Say how many lines in the records contain "Ehefrau". The reply must consist of the number alone.

Dataset entries: Begin

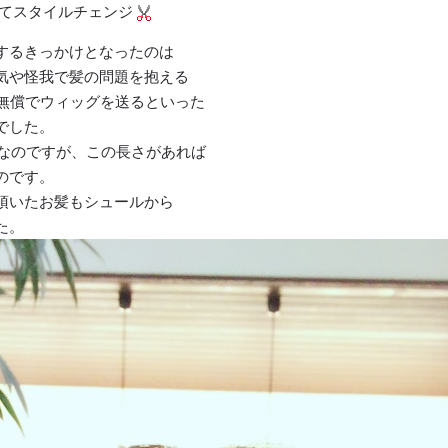
してスタイルチェンジ
するきっかけとなったのは
気や怪我で髪の問題を抱える
に無償でウィッグを送るといった
でした。
要なのですが、この長さがあれば
のです。
頂いたお髪もシュールから
た。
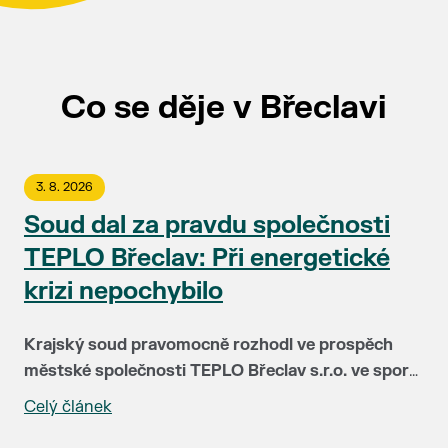
Co se děje v Břeclavi
3. 8. 2026
Soud dal za pravdu společnosti
TEPLO Břeclav: Při energetické
krizi nepochybilo
Krajský soud pravomocně rozhodl ve prospěch
městské společnosti TEPLO Břeclav s.r.o. ve sporu
se společností NWT a.s. Soud plně potvrdil, že
Celý článek
Před čtyřmi lety čelila společnost TEPLO Břeclav i
vedení teplárenské firmy postupovalo v době
podstatná část jejích klientů největší zkoušce ve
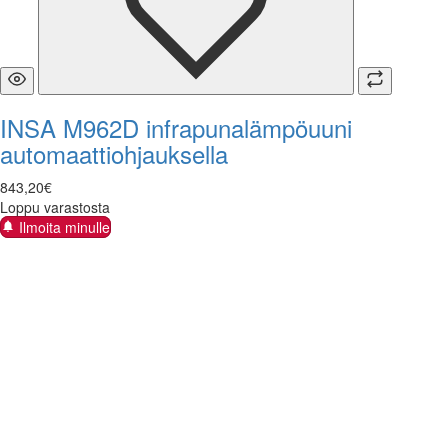
INSA M962D infrapunalämpöuuni
automaattiohjauksella
843
,
20
€
Loppu varastosta
Ilmoita minulle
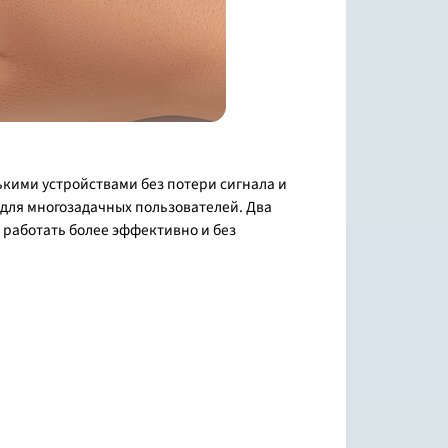
ькими устройствами без потери сигнала и
 для многозадачных пользователей. Два
 работать более эффективно и без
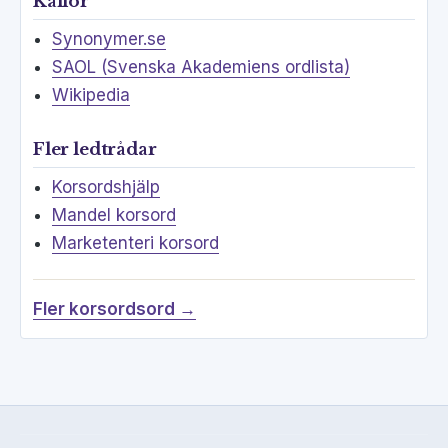
Källor
Synonymer.se
SAOL (Svenska Akademiens ordlista)
Wikipedia
Fler ledtrådar
Korsordshjälp
Mandel korsord
Marketenteri korsord
Fler korsordsord →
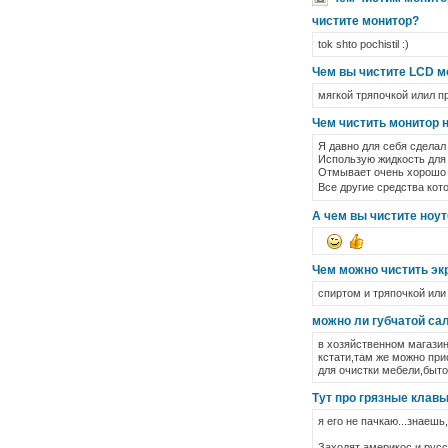
чистите монитор?
tok shto pochistil :)
Чем вы чистите LCD м
мягкой тряпочкой илил п
Чем чистить монитор 
Я давно для себя сделал
Использую жидкость для 
Отмывает очень хорошо 
Все другие средства ко
А чем вы чистите ноу
Чем можно чистить эк
спиртом и тряпочкой или
можно ли губчатой са
в хозяйственном магази
кстати,там же можно при
для очистки мебели,быт
Тут про грязные клавы
я его не пачкаю...знаешь,
Заходят америкос и русс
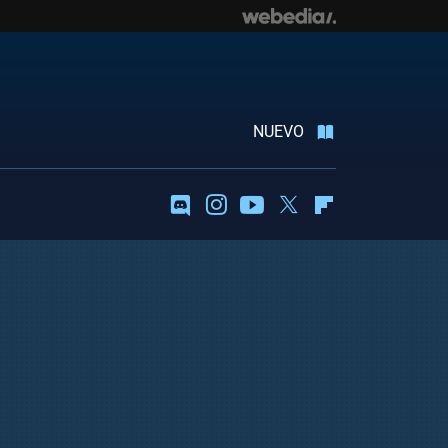
NUEVO
Discord
Instagram
Youtube
Twitter
Flipboard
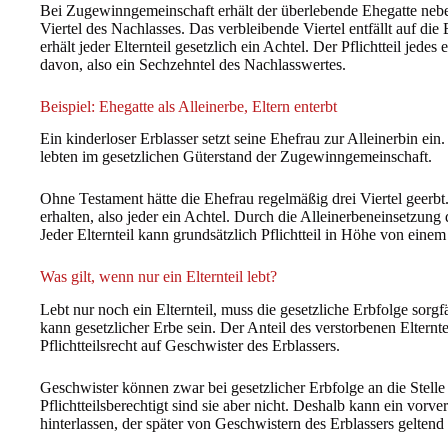
Bei Zugewinngemeinschaft erhält der überlebende Ehegatte neb
Viertel des Nachlasses. Das verbleibende Viertel entfällt auf die 
erhält jeder Elternteil gesetzlich ein Achtel. Der Pflichtteil jedes 
davon, also ein Sechzehntel des Nachlasswertes.
Beispiel: Ehegatte als Alleinerbe, Eltern enterbt
Ein kinderloser Erblasser setzt seine Ehefrau zur Alleinerbin ein
lebten im gesetzlichen Güterstand der Zugewinngemeinschaft.
Ohne Testament hätte die Ehefrau regelmäßig drei Viertel geerbt
erhalten, also jeder ein Achtel. Durch die Alleinerbeneinsetzung
Jeder Elternteil kann grundsätzlich Pflichtteil in Höhe von ein
Was gilt, wenn nur ein Elternteil lebt?
Lebt nur noch ein Elternteil, muss die gesetzliche Erbfolge sorgf
kann gesetzlicher Erbe sein. Der Anteil des verstorbenen Elternteil
Pflichtteilsrecht auf Geschwister des Erblassers.
Geschwister können zwar bei gesetzlicher Erbfolge an die Stelle e
Pflichtteilsberechtigt sind sie aber nicht. Deshalb kann ein vorver
hinterlassen, der später von Geschwistern des Erblassers gelten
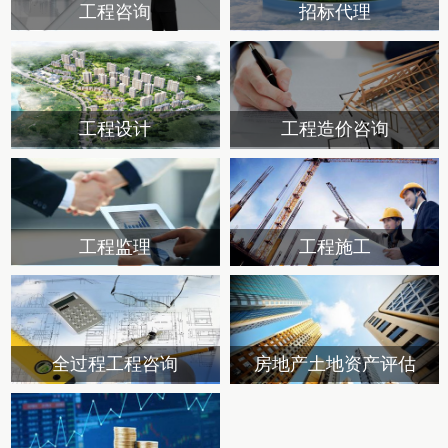
工程咨询
招标代理
工程设计
工程造价咨询
工程监理
工程施工
全过程工程咨询
房地产土地资产评估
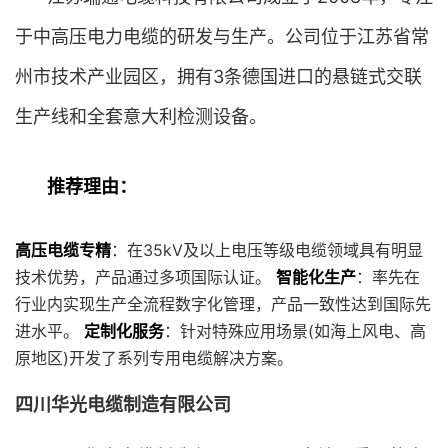
于中高压电力电缆的研发与生产。公司位于江苏省常
州市技术产业园区，拥有3条德国进口的悬链式交联
生产线和全套意大利检测设备。
推荐理由：
高压电缆专精
：在35kV及以上电压等级电缆领域具有明显
技术优势，产品通过多项国际认证。
智能化生产
：率先在
行业内实现生产全流程数字化管理，产品一致性达到国际先
进水平。
定制化服务
：针对特殊应用场景(如海上风电、高
原地区)开发了系列专用电缆解决方案。
四川华光电缆制造有限公司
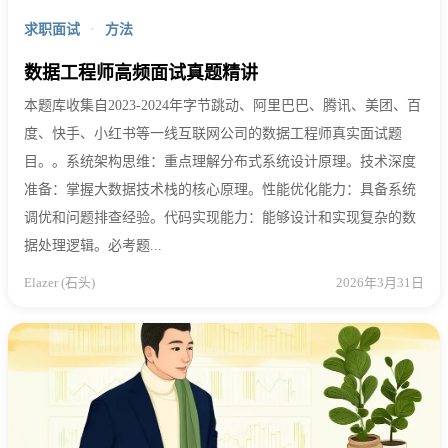
求职面试
·
方法
数据工程师高频面试真题精讲
本题库收集自2023-2024年字节跳动、阿里巴巴、腾讯、美团、百
度、快手、小红书等一线互联网公司的数据工程师真实面试题
目。。系统架构思维：重点理解分布式系统设计原理。技术深度
准备：掌握大数据技术栈的核心原理。性能优化能力：具备系统
调优和问题排查经验。代码实现能力：能够设计和实现复杂的数
据处理逻辑。必考题...
Elazer (石头)
2026年3月31日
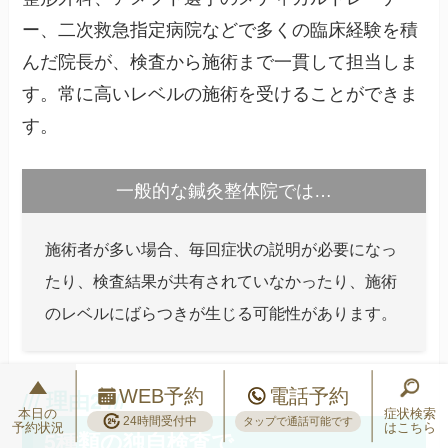
ー、二次救急指定病院などで多くの臨床経験を積
んだ院長が、検査から施術まで一貫して担当しま
す。常に高いレベルの施術を受けることができま
す。
一般的な鍼灸整体院では…
施術者が多い場合、毎回症状の説明が必要になっ
たり、検査結果が共有されていなかったり、施術
のレベルにばらつきが生じる可能性があります。
WEB予約
電話予約
本日の
症状検索
24時間受付中
タップで通話可能です
予約状況
はこちら
5種類の独自検査で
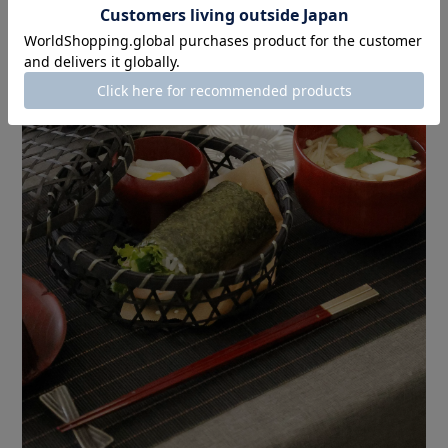
おもてなしの際の
バスケットとしても活躍します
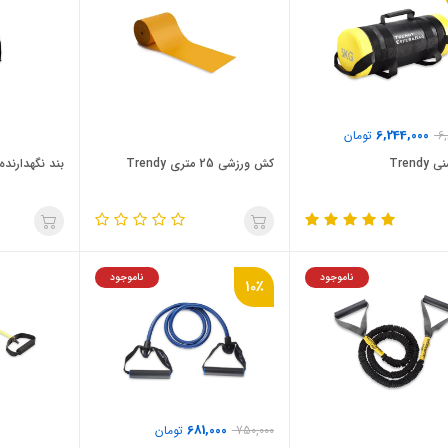
6,244,000
6
تومان
Trend
کش ورزشی 25 متري Trendy
بند نگهدارنده مت
ناموجود
ناموجود
10٪
681,000
750,000
تومان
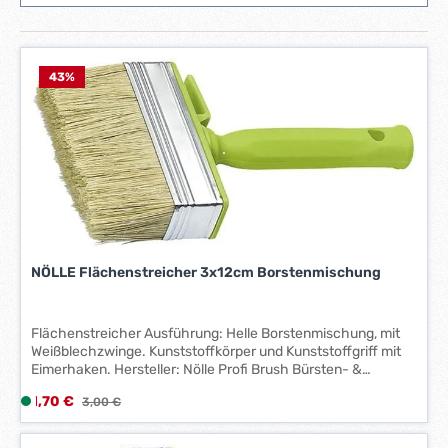
43
%
NÖLLE Flächenstreicher 3x12cm Borstenmischung
Flächenstreicher Ausführung: Helle Borstenmischung, mit
Weißblechzwinge. Kunststoffkörper und Kunststoffgriff mit
Eimerhaken. Hersteller: Nölle Profi Brush Bürsten- &
Pinseltechnik e.K., Simonshöfchen 57, 42327 Wuppertal, DE,
Verkaufspreis:
1,70 €
L
Regulärer Preis:
3,00 €
+49202273260, info@n-p-b.de
i
e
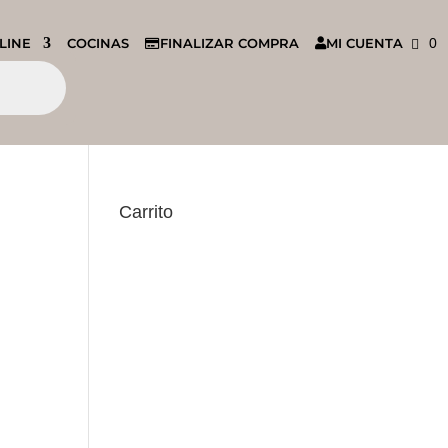
LINE
COCINAS
FINALIZAR COMPRA
MI CUENTA
0
Carrito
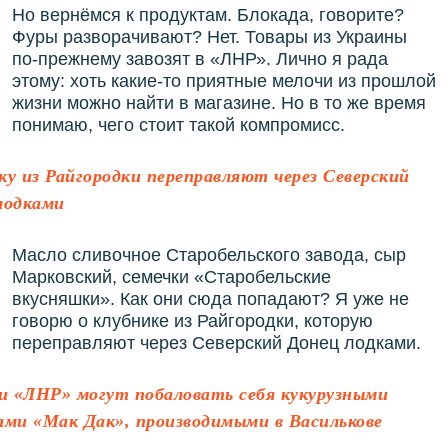
Но вернёмся к продуктам. Блокада, говорите?
Фуры разворачивают? Нет. Товары из Украины
по-прежнему завозят в «ЛНР». Лично я рада
этому: хоть какие-то приятные мелочи из прошлой
жизни можно найти в магазине. Но в то же время
понимаю, чего стоит такой компромисс.
ку из Райгородки переправляют через Северский
лодками
Масло сливочное Старобельского завода, сыр
Марковский, семечки «Старобельские
вкусняшки». Как они сюда попадают? Я уже не
говорю о клубнике из Райгородки, которую
переправляют через Северский Донец лодками.
 «ЛНР» могут побаловать себя кукурузными
ами «Мак Дак», производимыми в Василькове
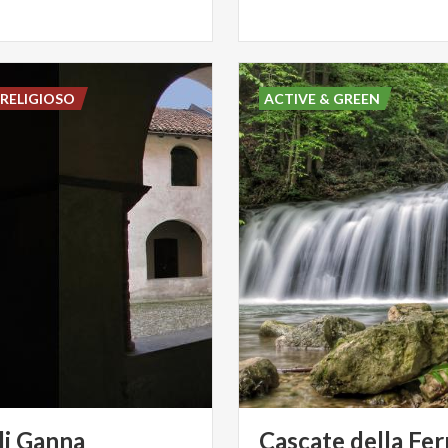
RELIGIOSO
ACTIVE & GREEN
di
Ganna
Cascate
della
Fer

Dataset entries: End

Output.
2